## YOUR INSTRUCTIONS
Write out again, exactly, the lines below starting at the one with "sea [sea (4 items)] (888, 1364)" and ending at the one with "Heritage (172, 185)".

Source data
++++++++++++++++++++

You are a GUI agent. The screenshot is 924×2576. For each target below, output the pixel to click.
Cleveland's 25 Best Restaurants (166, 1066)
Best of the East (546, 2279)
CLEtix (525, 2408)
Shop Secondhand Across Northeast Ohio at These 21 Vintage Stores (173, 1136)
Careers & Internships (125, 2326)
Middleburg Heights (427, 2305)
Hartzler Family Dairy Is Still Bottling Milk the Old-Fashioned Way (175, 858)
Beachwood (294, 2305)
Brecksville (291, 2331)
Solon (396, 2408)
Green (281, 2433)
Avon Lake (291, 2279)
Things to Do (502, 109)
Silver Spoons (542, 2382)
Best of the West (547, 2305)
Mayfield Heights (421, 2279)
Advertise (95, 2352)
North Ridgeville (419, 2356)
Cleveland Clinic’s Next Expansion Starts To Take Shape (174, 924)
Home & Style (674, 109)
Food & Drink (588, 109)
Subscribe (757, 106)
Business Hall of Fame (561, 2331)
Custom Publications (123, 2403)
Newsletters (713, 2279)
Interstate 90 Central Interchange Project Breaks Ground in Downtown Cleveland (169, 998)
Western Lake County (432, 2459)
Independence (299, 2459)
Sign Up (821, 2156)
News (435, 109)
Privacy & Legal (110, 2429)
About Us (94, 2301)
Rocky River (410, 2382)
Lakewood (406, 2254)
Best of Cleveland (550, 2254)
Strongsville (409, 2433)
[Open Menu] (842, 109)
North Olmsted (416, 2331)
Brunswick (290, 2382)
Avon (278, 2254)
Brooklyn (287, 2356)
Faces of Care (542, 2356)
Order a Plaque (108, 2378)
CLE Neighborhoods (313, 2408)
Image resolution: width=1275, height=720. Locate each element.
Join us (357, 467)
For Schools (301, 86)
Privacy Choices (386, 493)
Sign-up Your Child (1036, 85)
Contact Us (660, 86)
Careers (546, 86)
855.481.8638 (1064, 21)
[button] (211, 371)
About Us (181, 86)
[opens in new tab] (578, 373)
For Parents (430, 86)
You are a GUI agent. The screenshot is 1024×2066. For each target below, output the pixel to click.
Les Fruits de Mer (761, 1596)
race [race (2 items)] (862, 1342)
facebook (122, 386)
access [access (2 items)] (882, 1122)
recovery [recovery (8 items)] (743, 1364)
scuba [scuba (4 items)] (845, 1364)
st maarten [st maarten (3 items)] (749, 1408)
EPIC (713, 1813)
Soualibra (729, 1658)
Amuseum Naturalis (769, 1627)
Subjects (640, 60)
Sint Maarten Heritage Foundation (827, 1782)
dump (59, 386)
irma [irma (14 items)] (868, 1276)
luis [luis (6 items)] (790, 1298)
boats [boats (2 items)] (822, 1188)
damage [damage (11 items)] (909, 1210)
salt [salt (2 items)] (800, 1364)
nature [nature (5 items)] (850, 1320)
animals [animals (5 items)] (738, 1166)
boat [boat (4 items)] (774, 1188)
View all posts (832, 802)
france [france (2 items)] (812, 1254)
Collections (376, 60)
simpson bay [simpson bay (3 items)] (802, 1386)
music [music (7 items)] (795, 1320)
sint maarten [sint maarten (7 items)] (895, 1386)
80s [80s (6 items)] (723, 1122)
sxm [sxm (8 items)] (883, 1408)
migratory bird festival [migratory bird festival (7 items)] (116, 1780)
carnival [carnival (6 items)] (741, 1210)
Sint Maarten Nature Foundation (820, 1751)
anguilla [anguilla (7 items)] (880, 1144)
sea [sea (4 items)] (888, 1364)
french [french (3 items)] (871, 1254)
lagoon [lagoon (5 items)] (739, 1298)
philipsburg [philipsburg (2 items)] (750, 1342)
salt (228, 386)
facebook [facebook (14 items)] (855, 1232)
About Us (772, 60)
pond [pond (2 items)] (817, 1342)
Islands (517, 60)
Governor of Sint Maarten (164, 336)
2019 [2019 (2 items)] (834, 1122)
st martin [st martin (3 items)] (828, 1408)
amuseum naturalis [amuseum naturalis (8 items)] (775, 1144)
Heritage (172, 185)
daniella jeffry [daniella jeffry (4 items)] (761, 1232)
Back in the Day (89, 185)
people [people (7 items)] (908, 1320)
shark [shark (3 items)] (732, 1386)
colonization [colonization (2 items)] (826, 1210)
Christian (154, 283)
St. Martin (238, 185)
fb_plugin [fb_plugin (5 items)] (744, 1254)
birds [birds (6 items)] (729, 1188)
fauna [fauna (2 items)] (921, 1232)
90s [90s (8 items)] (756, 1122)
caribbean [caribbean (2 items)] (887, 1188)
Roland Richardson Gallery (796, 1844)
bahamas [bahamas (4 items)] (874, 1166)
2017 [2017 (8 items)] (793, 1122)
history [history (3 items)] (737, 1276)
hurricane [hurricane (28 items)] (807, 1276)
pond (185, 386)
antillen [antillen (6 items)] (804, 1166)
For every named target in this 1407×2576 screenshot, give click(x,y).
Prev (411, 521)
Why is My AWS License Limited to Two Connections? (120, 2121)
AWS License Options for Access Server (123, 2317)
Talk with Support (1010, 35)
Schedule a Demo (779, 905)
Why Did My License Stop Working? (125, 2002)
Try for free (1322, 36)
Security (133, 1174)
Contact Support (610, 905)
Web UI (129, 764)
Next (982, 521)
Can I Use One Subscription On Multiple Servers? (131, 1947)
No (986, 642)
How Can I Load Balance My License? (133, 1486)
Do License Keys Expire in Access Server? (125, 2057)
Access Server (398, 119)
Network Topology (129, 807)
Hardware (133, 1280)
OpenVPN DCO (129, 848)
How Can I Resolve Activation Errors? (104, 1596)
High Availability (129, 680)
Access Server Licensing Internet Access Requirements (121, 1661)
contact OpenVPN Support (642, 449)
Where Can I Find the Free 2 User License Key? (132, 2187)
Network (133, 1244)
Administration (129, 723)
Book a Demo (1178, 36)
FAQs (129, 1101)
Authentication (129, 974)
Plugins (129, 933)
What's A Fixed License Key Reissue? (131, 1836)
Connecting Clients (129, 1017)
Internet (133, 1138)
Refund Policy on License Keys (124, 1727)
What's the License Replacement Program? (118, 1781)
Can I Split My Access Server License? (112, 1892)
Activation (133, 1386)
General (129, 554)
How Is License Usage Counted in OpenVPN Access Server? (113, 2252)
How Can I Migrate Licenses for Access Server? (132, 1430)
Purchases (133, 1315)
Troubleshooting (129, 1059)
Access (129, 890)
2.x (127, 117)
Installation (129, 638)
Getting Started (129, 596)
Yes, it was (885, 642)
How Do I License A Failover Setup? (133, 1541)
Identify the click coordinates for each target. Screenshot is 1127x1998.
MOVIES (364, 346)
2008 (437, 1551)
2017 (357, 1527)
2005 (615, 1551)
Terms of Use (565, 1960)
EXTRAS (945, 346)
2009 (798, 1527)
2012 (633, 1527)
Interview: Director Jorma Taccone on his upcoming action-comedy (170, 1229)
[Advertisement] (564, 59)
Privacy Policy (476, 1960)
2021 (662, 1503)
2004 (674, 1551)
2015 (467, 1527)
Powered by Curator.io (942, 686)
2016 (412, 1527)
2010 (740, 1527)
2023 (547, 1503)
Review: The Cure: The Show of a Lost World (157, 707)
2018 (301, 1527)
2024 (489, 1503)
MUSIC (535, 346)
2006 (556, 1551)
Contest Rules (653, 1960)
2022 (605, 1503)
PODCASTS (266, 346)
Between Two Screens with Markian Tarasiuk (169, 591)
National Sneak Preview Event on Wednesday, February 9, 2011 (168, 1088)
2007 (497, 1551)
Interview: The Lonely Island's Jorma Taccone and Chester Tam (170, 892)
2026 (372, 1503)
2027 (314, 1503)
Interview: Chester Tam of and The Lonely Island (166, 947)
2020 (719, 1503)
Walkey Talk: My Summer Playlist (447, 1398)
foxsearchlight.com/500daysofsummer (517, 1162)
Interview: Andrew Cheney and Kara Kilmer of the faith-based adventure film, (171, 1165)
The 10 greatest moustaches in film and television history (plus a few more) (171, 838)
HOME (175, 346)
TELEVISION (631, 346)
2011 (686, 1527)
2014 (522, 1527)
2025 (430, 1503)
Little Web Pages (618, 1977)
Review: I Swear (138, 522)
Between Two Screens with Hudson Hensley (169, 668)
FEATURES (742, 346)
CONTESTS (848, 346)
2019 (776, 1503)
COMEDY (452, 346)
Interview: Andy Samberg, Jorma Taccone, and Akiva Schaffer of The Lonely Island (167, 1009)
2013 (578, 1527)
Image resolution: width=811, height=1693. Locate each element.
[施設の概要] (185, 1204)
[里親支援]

++++++++++++++++++++

## SOLUTION TO THIS TASK
sea [sea (4 items)] (888, 1364)
french [french (3 items)] (871, 1254)
lagoon [lagoon (5 items)] (739, 1298)
philipsburg [philipsburg (2 items)] (750, 1342)
salt (228, 386)
facebook [facebook (14 items)] (855, 1232)
About Us (772, 60)
pond [pond (2 items)] (817, 1342)
Islands (517, 60)
Governor of Sint Maarten (164, 336)
2019 [2019 (2 items)] (834, 1122)
st martin [st martin (3 items)] (828, 1408)
amuseum naturalis [amuseum naturalis (8 items)] (775, 1144)
Heritage (172, 185)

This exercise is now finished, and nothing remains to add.